Earthquake Report: Burma!

Well, there was an earthquake about 6 hours ago in Burma. This M 6.8 earthquake was rather deep, which is good for the residents of that area (the ground motions diminish with distance from the earthquake hypocenter). Here is the USGS website for this earthquake. This M 6.8 earthquake is possibly soled in the convergent plate boundary thrust fault at the base of the Indo-Burmese Wedge (see maps below). While this M 6.8 earthquake probably won’t result in a large number of casualties, there are reports of damage to buildings and temples. Some live updates on damage in this area are posted here.

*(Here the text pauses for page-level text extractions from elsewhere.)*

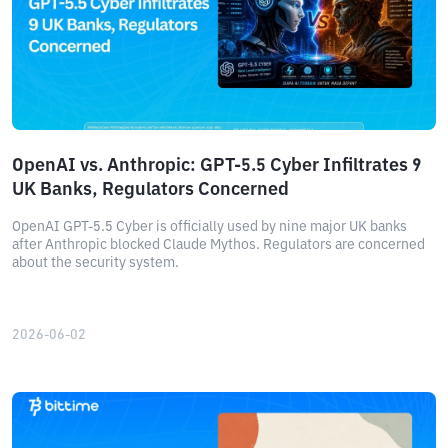
OpenAI vs. Anthropic: GPT-5.5 Cyber ​​Infiltrates 9
UK Banks, Regulators Concerned
OpenAI GPT-5.5 Cyber ​​is officially used by nine major UK banks
after Anthropic blocked Claude Mythos. Regulators are concerned
about the security system.
2026-06-02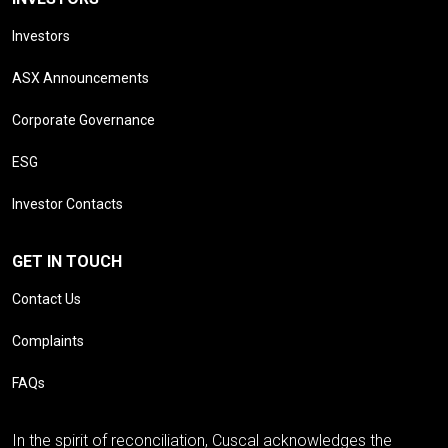
Investors
ASX Announcements
Corporate Governance
ESG
Investor Contacts
GET IN TOUCH
Contact Us
Complaints
FAQs
In the spirit of reconciliation, Cuscal acknowledges the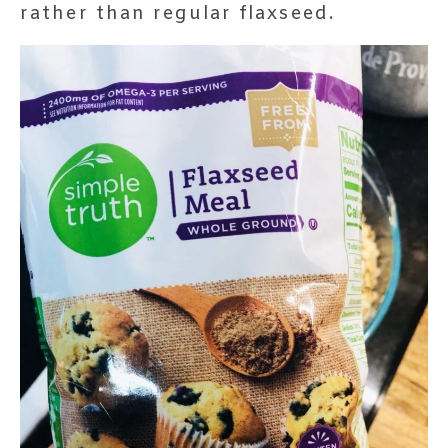
rather than regular flaxseed.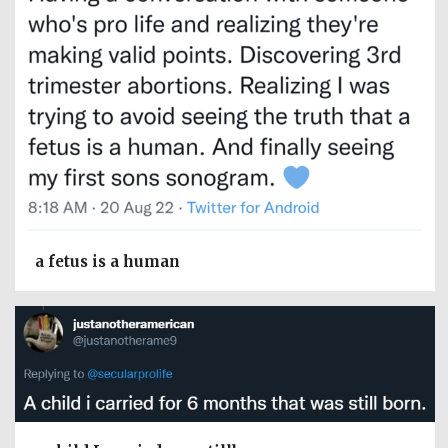
a fetus is a human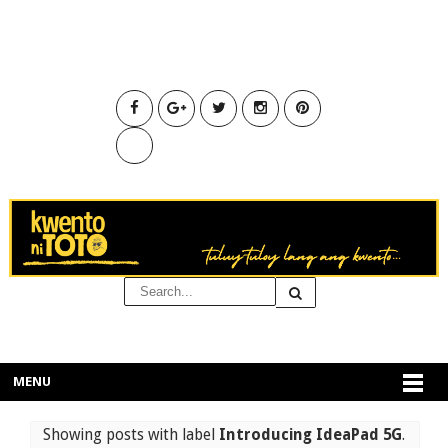
MENU
Showing posts with label
Introducing IdeaPad 5G
.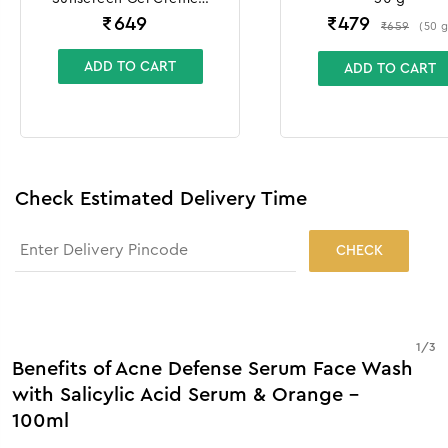
100g + 10g
₹
649
₹
479
₹
659
(
50
ADD TO CART
ADD TO CART
Check Estimated Delivery Time
CHECK
1
/
3
Benefits of Acne Defense Serum Face Wash
with Salicylic Acid Serum & Orange -
100ml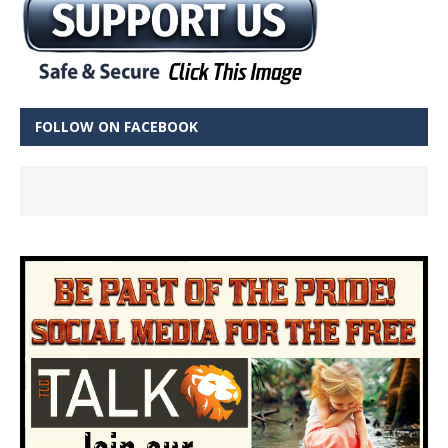
FOLLOW ON FACEBOOK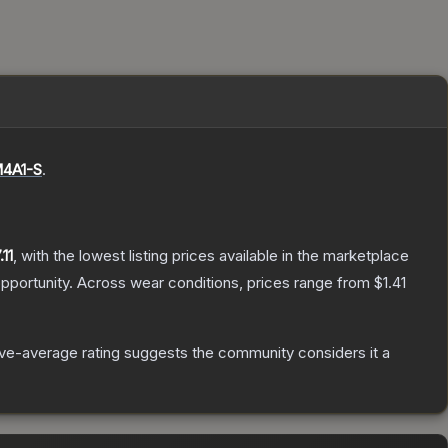
4A1-S
.
.11
, with the lowest listing prices available in the marketplace
pportunity.
Across wear conditions, prices range from
$1.41
e-average rating suggests the community considers it a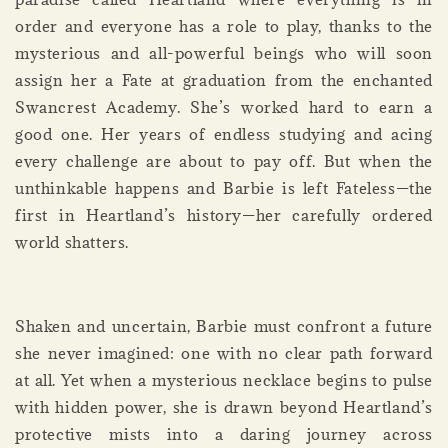
order and everyone has a role to play, thanks to the
mysterious and all-powerful beings who will soon
assign her a Fate at graduation from the enchanted
Swancrest Academy. She’s worked hard to earn a
good one. Her years of endless studying and acing
every challenge are about to pay off. But when the
unthinkable happens and Barbie is left Fateless—the
first in Heartland’s history—her carefully ordered
world shatters.
Shaken and uncertain, Barbie must confront a future
she never imagined: one with no clear path forward
at all. Yet when a mysterious necklace begins to pulse
with hidden power, she is drawn beyond Heartland’s
protective mists into a daring journey across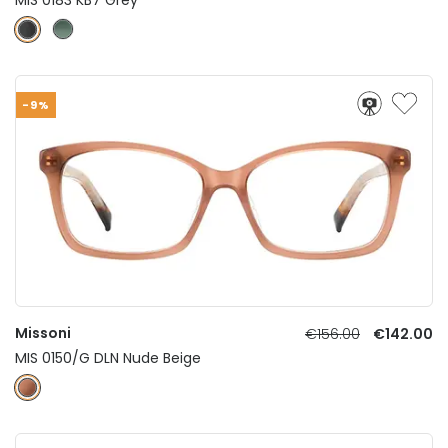
-9%
Missoni
€156.00
€142.00
MIS 0150/G DLN Nude Beige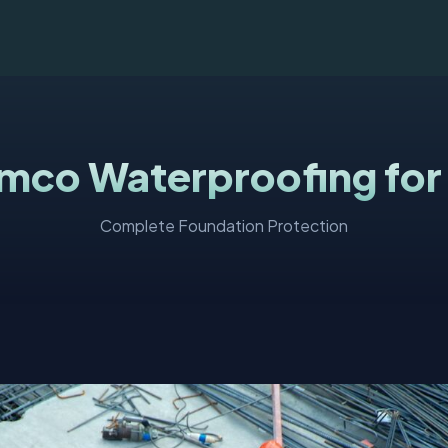
mco Waterproofing for
Complete Foundation Protection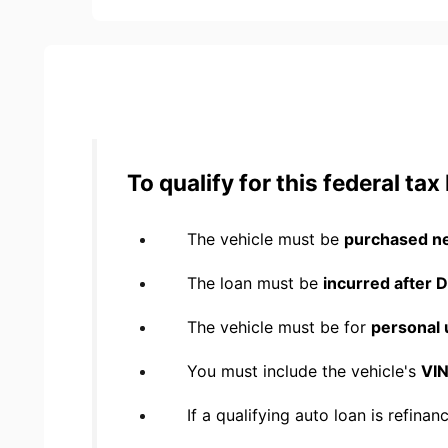
To qualify for this federal ta
The vehicle must be
purchased n
The loan must be
incurred after
The vehicle must be for
personal 
You must include the vehicle's
VIN
If a qualifying auto loan is refina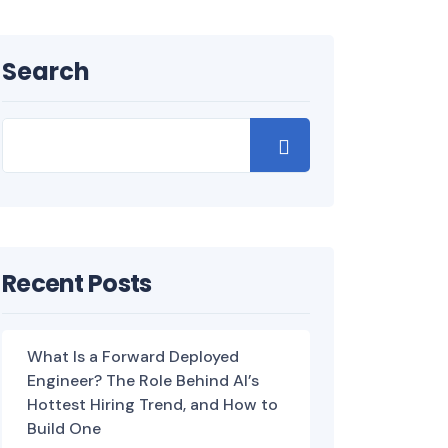
Search
Recent Posts
What Is a Forward Deployed
Engineer? The Role Behind AI’s
Hottest Hiring Trend, and How to
Build One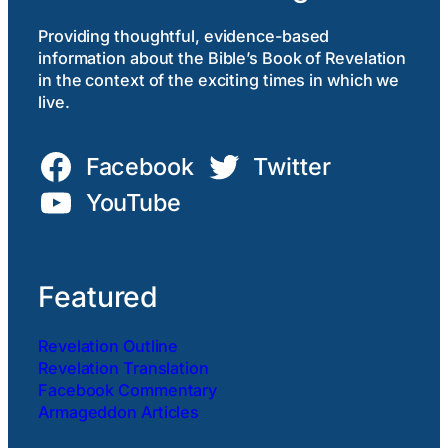
Providing thoughtful, evidence-based
information about the Bible’s Book of Revelation
in the context of the exciting times in which we
live.
Facebook
Twitter
YouTube
Featured
Revelation Outline
Revelation Translation
Facebook Commentary
Armageddon Articles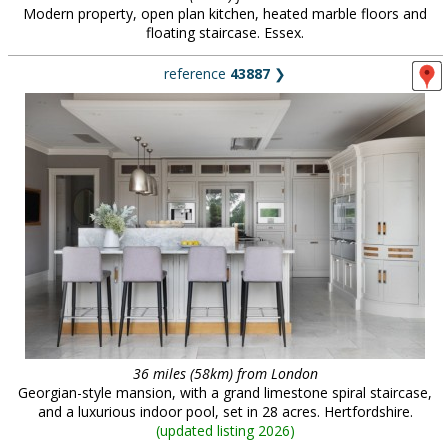
Modern property, open plan kitchen, heated marble floors and
floating staircase. Essex.
reference
43887
❯
36 miles (58km) from London
Georgian-style mansion, with a grand limestone spiral staircase,
and a luxurious indoor pool, set in 28 acres. Hertfordshire.
(
updated listing 2026
)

Below is my interpretive map that shows the epicenter, along with the shaking intensity contours. These contours use the Modified Mercalli Intensity (MMI) scale. The MMI is a qualitative measure of shaking intensity. More on the MMI scale can be found here and here. This is based upon a computer model estimate of ground motions, different from the “Did You Feel It?” estimate of ground motions that is actually based on real observations.

I placed a moment tensor / focal mechanism legend on the poster. There is more material from the USGS web sites about moment tensors and focal mechanisms (the beach ball symbols). Both moment tensors and focal mechanisms are solutions to seismologic data that reveal two possible interpretations for fault orientation and sense of motion. One must use other information, like the regional tectonics, to interpret which of the two possibilities is more likely.

    I include some inset figures and maps. I also post some of these figures below, along with their original figure captions.

  • In the upper right corner I include the Rapid Assessment of an Earthquake’s Impact (PAGER) report. More on the PAGER program can be found here. An explanation of a PAGER report can be found here. PAGER reports are modeled estimates of damage. On the top is a histogram showing estimated casualties and on the right is an estimate of possible economic losses. This PAGER report suggests that there will be quite a bit of damage from this earthquake (and casualties).
  • In the lower right corner, is a map from Maurin and Rangin (2009) that shows the regional tectonics at a larger scale.
  • In the lower left corner is a map that shows an estimate of the ground motions from a hypothetical earthquake of this magnitude in this location. This shows the shaking intensity and uses the MMI scale mentioned above. The plot to the right shows the reported MMI intensity data as they relate to two plots of modeled estimates (the orange and green lines). These green dots are from the USGS “Did You Feel It?” reports compared to the estimates of ground shaking from Ground Motion Prediction Equation (GMPE) estimates. The relations between ground shaking and distance to an earthquake are also known as attenuation relations as the ground motions diminish (get attenuated) with distance from the earthquake.
  • In the upper left corner is a map from Wang et al. (2014) that shows even more details about the faulting in the Indo-Burmese Wedge (IBW) shown in the Maurin and Rangin (2009) map. To the right of this map is a cross section (c-c’ shown on the map) that shows an east-west transect of earthquake hypocenters (Wang et al., 2014).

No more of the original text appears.